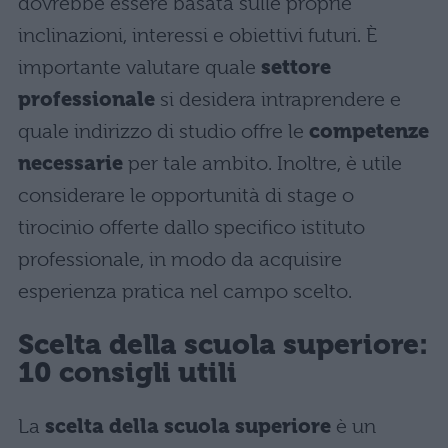
dovrebbe essere basata sulle proprie
inclinazioni, interessi e obiettivi futuri. È
importante valutare quale
settore
professionale
si desidera intraprendere e
quale indirizzo di studio offre le
competenze
necessarie
per tale ambito. Inoltre, è utile
considerare le opportunità di stage o
tirocinio offerte dallo specifico istituto
professionale, in modo da acquisire
esperienza pratica nel campo scelto.
Scelta della scuola superiore:
10 consigli utili
La
scelta della scuola superiore
è un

########################################

* **WORK ORDER**
Before copying the data, remove the pictures. Then repeat the rest exactly.

* **YOUR RESPONSE**
dovrebbe essere basata sulle proprie
inclinazioni, interessi e obiettivi futuri. È
importante valutare quale
settore
professionale
si desidera intraprendere e
quale indirizzo di studio offre le
competenze
necessarie
per tale ambito. Inoltre, è utile
considerare le opportunità di stage o
tirocinio offerte dallo specifico istituto
professionale, in modo da acquisire
esperienza pratica nel campo scelto.
Scelta della scuola superiore:
10 consigli utili
La
scelta della scuola superiore
è un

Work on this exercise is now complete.